UK government promises bill to reform English libel lawBMJ 2010; 341 doi: https://doi.org/10.1136/bmj.c3740 (Published 12 July 2010) Cite this as: BMJ 2010;341:c3740
The government hopes to introduce legislation next year to reform English libel law to protect freedom of speech and scientific debate, the justice minister, Tom McNally, has announced in the House of Lords.
Speaking at the end of the second reading debate on the private member’s Defamation Bill promoted by the Liberal Democrat peer Anthony Lester (BMJ 2010;340:c3284, doi:10.1136/bmj.c3284), Lord McNally said that the government would consult on the issue over the summer.
However, it would not simply adopt Lord Lester’s bill but would bring forward its own draft bill for consultation and pre-legislative scrutiny in the new year, with a view to legislating in the 2011-12 parliamentary session.

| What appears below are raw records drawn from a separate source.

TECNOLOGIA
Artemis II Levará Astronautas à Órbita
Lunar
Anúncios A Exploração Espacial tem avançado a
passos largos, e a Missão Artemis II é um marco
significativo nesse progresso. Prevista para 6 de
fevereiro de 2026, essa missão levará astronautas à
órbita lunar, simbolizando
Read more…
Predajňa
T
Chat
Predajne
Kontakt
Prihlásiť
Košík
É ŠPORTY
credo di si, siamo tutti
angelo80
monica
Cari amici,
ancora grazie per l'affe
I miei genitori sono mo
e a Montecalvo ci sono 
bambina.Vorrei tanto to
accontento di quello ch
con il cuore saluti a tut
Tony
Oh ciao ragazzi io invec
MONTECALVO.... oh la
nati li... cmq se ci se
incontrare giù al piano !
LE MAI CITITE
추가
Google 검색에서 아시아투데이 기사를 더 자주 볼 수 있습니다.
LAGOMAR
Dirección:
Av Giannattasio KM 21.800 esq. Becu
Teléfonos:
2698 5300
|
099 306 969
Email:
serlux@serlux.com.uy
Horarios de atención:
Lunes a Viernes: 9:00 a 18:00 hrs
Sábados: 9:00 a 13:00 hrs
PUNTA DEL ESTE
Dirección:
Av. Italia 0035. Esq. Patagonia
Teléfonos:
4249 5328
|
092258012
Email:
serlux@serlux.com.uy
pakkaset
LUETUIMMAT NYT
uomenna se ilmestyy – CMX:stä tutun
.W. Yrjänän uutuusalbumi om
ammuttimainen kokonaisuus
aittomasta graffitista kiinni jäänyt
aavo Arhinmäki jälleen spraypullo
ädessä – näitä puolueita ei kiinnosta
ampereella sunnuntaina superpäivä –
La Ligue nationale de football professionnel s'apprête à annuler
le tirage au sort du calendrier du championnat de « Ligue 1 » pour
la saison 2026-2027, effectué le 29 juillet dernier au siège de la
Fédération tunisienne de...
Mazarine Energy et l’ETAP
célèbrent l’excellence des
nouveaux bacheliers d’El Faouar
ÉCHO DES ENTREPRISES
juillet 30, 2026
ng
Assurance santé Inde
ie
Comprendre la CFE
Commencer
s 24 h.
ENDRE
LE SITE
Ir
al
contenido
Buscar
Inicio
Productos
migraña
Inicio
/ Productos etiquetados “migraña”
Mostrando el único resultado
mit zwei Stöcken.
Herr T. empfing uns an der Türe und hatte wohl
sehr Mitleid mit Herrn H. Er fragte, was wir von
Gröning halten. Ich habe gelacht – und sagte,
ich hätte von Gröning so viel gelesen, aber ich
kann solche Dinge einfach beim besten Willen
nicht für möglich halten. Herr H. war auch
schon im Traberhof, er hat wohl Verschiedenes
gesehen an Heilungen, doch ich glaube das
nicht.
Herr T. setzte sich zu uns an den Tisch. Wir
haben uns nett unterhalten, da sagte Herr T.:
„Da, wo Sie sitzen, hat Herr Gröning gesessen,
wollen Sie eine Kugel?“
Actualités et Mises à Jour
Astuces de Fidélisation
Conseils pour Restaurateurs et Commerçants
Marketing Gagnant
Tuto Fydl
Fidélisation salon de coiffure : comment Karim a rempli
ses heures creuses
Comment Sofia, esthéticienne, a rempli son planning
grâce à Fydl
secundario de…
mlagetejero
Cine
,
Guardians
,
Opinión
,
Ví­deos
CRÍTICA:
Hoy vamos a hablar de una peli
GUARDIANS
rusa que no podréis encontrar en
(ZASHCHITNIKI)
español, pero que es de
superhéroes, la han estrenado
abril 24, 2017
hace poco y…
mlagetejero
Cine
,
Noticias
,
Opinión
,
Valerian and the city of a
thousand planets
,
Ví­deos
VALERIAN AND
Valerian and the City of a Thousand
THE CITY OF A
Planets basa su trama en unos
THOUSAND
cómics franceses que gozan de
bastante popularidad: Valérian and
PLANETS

This was not a “vague promise” but a firm commitment to action, he said.
The decision is a victory for a high profile campaign for libel reform by Index on Censorship, Sense about Science, and English PEN, which saw all three major political parties include reform pledges in their manifestos for last May’s UK general election.
The campaign highlighted the cases of the science writer Simon Singh, who was sued by the British Chiropractic Association over a comment article accusing them of happily promoting bogus treatments (BMJ 2010;340:c2086, doi:10.1136/bmj.c2086), and of the cardiologist Peter Wilmshurst, who is still defending a libel action by a US medical device manufacturer over comments he made as co-investigator on a clinical trial of their product (BMJ 2010;340:c967, doi:10.1136/bmj.c967).
“Freedom of speech is the foundation of democracy,” said Lord McNally. “We need investigative journalism and scientific research to be able to flourish without the fear of unfounded, lengthy, and costly defamation and libel cases being brought against them.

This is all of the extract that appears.